In conclusion, POSTN(+) fibroblasts and SPP1(+) macrophages are not merely passive participants in tissue repair, but also act as central orchestrators of aberrant fibrosis and scar formation. Through their continuous engagement in intricate autocrine and paracrine signaling loops, they sustain the inflammatory and proliferative phases indefinitely. Looking to the future, treatment approaches targeting POSTN(+) fibroblasts and SPP1(+) macrophages should offer new possibilities for treating keloids and hypertrophic scars. The development of neutralizing antibodies or other molecular strategies aimed at blocking the binding of POSTN or SPP1 to their respective receptors may help to slow, or even reverse, the scar formation process. Specifically, neutralizing antibodies against SPP1 have been shown to reduce fibroblast activation and collagen deposition, which, in turn, may mitigate the progression of fibrosis. Additionally, silencing POSTN expression in POSTN(+) fibroblasts prevents their excessive activation, thereby reducing both scar formation and fibrosis. Targeting the expression of these critical molecules through techniques that employ siRNAs, shRNAs and miRNAs is likely to provide effective strategies for managing abnormal scars. A primary limitation in the current body of literature is that numerous findings are derived from bioinformatics analyses and single-cell transcriptomic studies, which require further experimental validation.
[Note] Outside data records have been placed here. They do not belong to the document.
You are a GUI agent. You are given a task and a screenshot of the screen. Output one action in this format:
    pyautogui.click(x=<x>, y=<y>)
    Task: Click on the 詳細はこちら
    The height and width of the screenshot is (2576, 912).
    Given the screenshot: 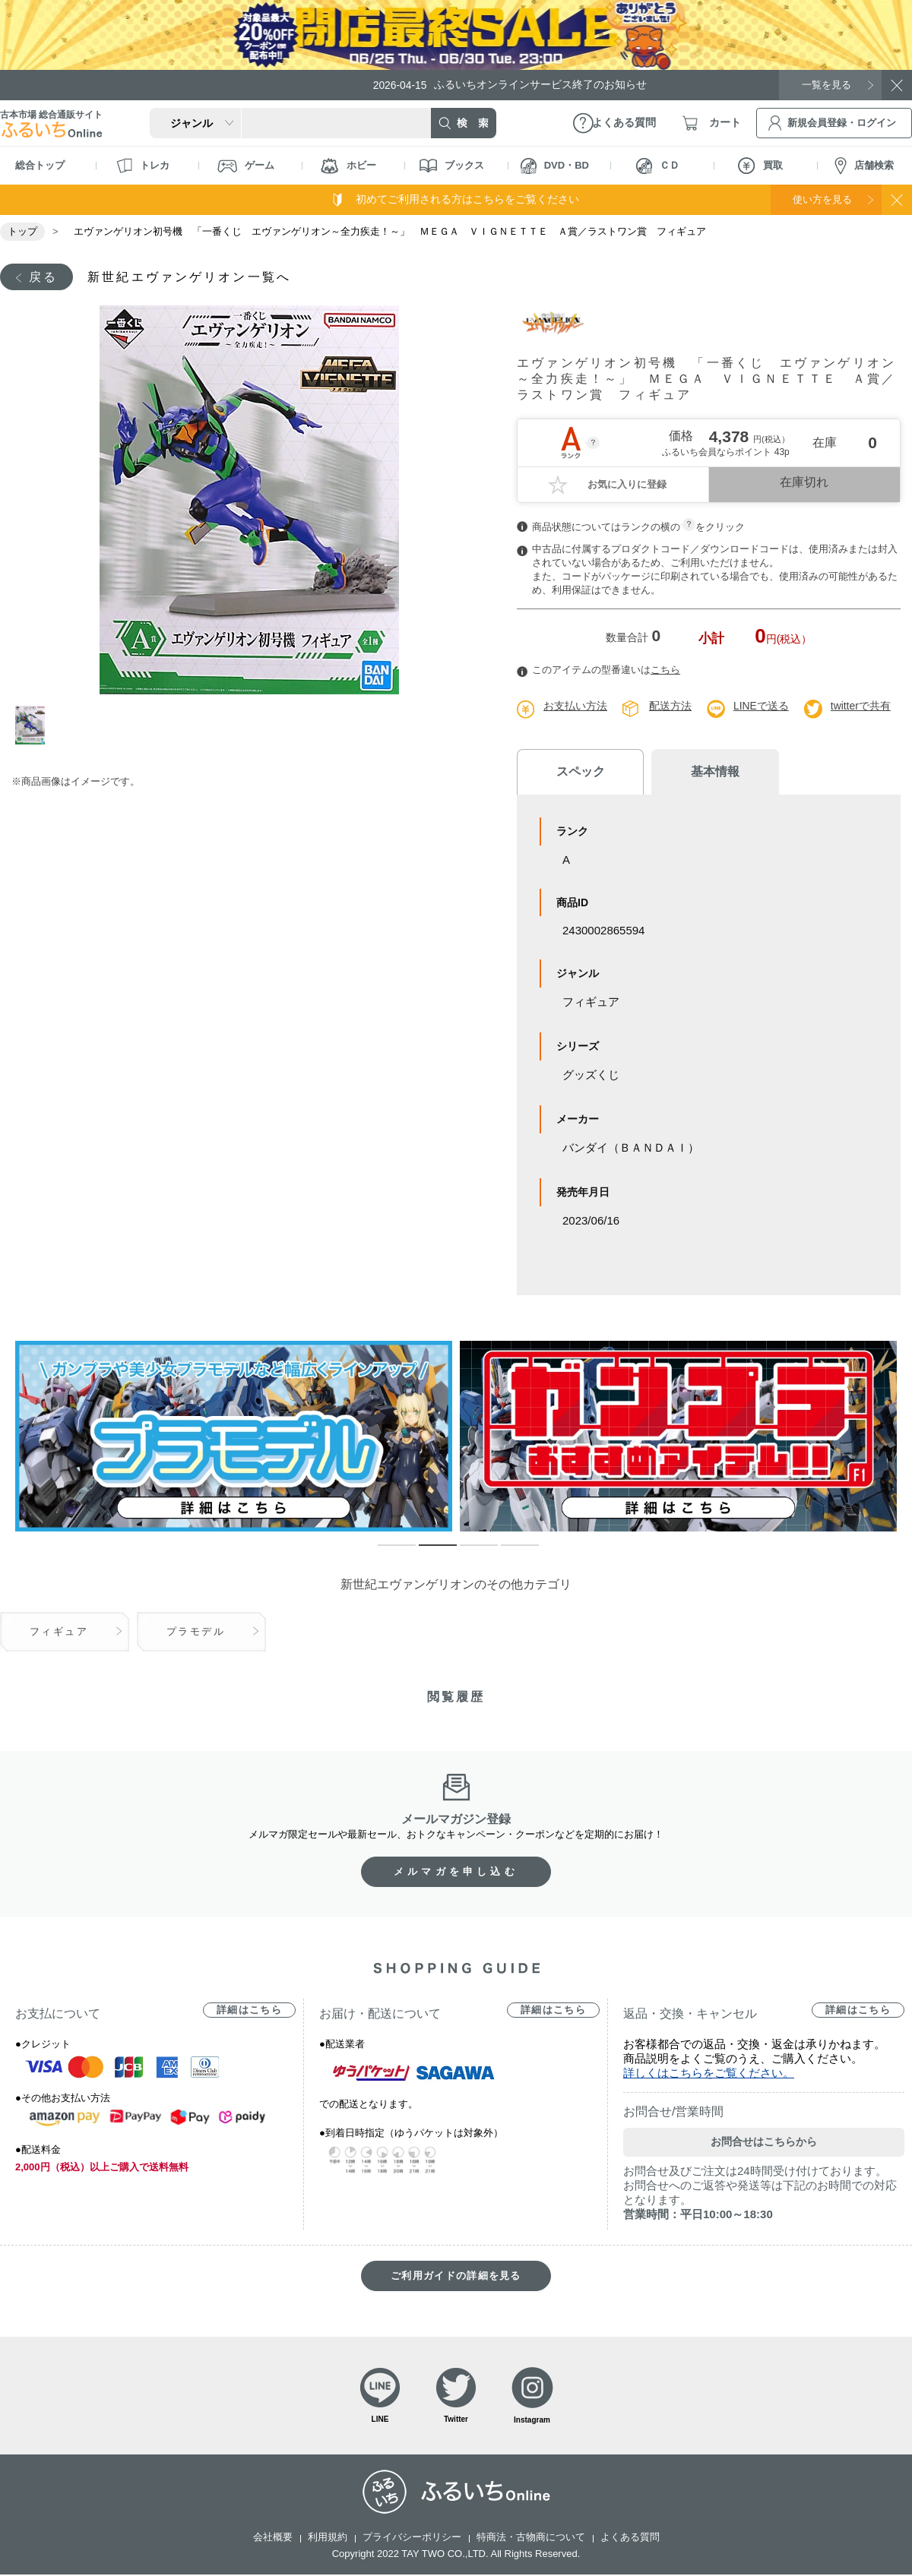 What is the action you would take?
    pyautogui.click(x=249, y=2010)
Although several studies have provided evidence from in vitro experiments and animal models, large-scale in vivo human clinical studies remain limited (136). Therefore, additional experimental and clinical investigations are needed to confirm the causal roles and therapeutic potential of these cellular subpopulations in scar formation.

Therefore, POSTN(+) fibroblasts and SPP1(+) macrophages serve not only as key regulators of scar formation, but also as promising targets for future therapies. As research into these cells and their molecular pathways continues to advance, it will enable the development of novel therapeutic strategies for treating a wide range of fibrotic diseases and improving scar formation.